A mãe fechou a porta e a rapariga agachou-se novamente. Tirou a bola da boca do husky mas, desta vez, deixou-a tombar para o chão. A brincadeira havia terminado.
- Por agora, não podemos brincar mais, Porthos. – O cão parecia querer escutá-la, rodando a cabeça. – Mas mais logo voltamos a brincar. – O cão ladrou uma vez. – Prometo, a sério!
Deu um abraço ao cão e este foi cheirar a relva, afastando-se. A rapariga, com uma enorme tristeza por deixar o seu grande amigo para trás, foi ter com os pais à frente da moradia. Já a esperavam no carro. Ela fechou a porta e foi ter com eles.
- Então sempre vamos lá?
- Oh yeah! Vamos sim! – Respondeu o pai, sentado no banco do pendura, claramente entusiasmado. – É desta que vou levar a minha filha a ver uma das tradições mais emblemáticas aqui da nossa terra.
A rapariga olhou para a mãe, que abanou a cabeça e iniciou a marcha do carro.
- Eu acho que ainda é cedo para ela, mas…
- Já falámos sobre isto, querida. Há lá crianças bem mais pequenas que a nossa filhota e que adoram aquilo.
- Está bem, eu sei, mas não sei se ela vai gostar.
O pai olhou para a rapariga com um sorriso enorme. Estava notoriamente feliz por levar a filha consigo a participar em algo que lhe dizia muito.
- Vais adorar. Tenho a certeza, filha.
- Sim, pai. Espero que sim!
A mãe revirou os olhos e inspirou fundo. Era notória a diferença de opiniões sobre o espectáculo que iam assistir e participar. Era uma tradição muito antiga que o seu pai, oriundo da região em questão, participava desde sempre e queria, agora, que a sua filha conhecesse essa faceta tão importante para si.
A rapariga olhou em frente e viu uma placa que indicava vários destinos possíveis, e o deles estava lá no meio.
Alcochete.
        Iam assistir a um espectáculo tauromáquico.
Neste caso, a uma tauromaquia popular: a Festa do Barrete Verde de Alcochete.
Estacionaram o carro à entrada do centro da vila e caminharam a pé. Passaram por uma grade que avisava da largada de touros e a rapariga ficou surpreendida por ver as ruas cheias de terra, em vez do habitual alcatrão ou pedra.
- Porque é que a estrada está cheia de terra, pai?
- Então, é para os touros andarem mais à vontade.
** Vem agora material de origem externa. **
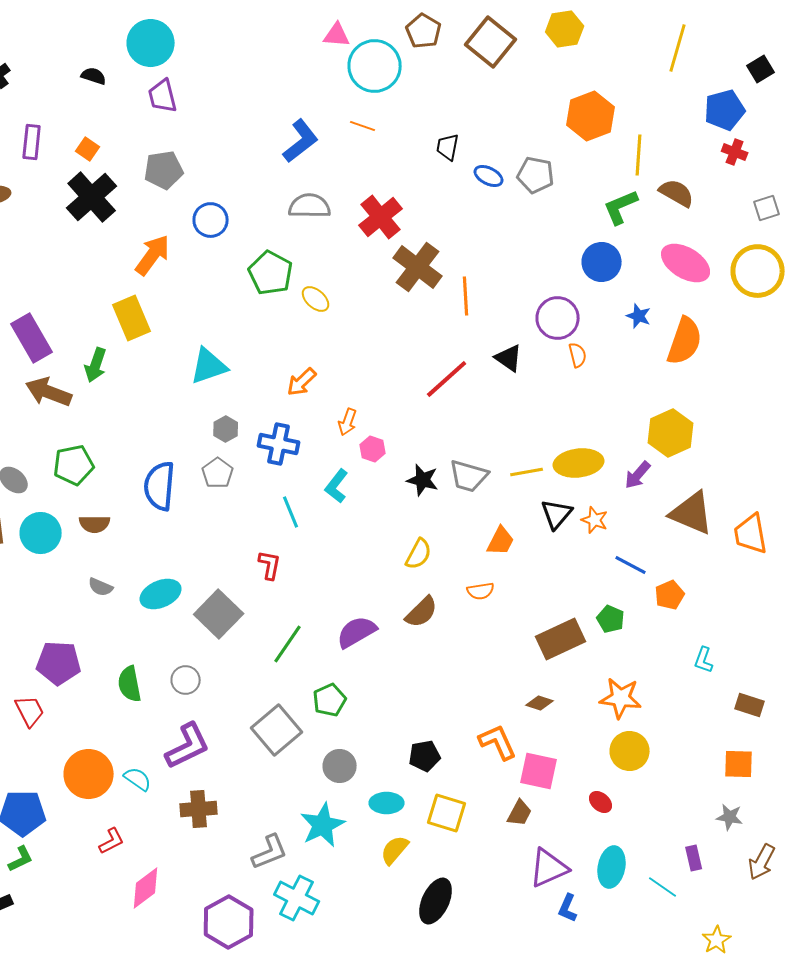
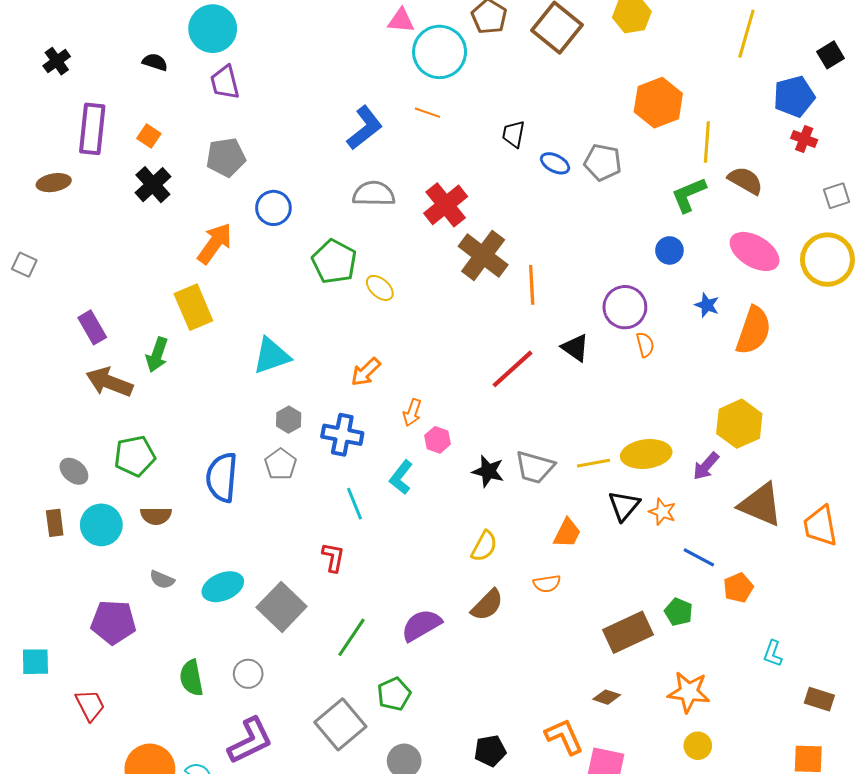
purple rectangle: (32, 142) -> (92, 129), size x1.4
black cross: (92, 197) -> (153, 185), size x0.7
blue circle: (602, 262) -> (669, 250), size x0.7
purple rectangle: (32, 338) -> (92, 327), size x0.7
purple pentagon: (59, 663) -> (113, 622), moved
yellow circle: (630, 751) -> (698, 746), size x0.7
A rapariga ficou surpreendida.
- Vamos ver os touros aqui na rua?
- Sim, como é óbvio.
- Mas eles não nos fazem mal?
- Fazem se não tivermos cuidado. – Apontou para umas estruturas de madeira, pintadas de vermelho que se encontravam espalhadas pela rua, normalmente próximos das portas das casas. – Aquelas trincheiras servem para nos abrigarmos. Além de que também há grades pela rua para as pessoas verem à vontade. Não há perigo, garanto-te.
O movimento era já elevado. Estava a chegar a hora da largada dos touros.
- Vamos para aqui.
Abrigaram-se atrás de uma grade de madeira que limitava a acção do touro e protegia quem viesse de ruas adjacentes. Várias pessoas circulavam despreocupadamente nas ruas, como se um touro de algumas centenas de quilos não estivesse prestes a ser solto. A rapariga sentia-se embasbacada com o que via. Seriam as pessoas malucas? Não tinham amor à vida? Não, isso não devia ser. Até estavam todas animadas. Muitos homens e mulheres andavam de cerveja na mão e riam-se imenso. Tiravam fotos e conversavam alegremente.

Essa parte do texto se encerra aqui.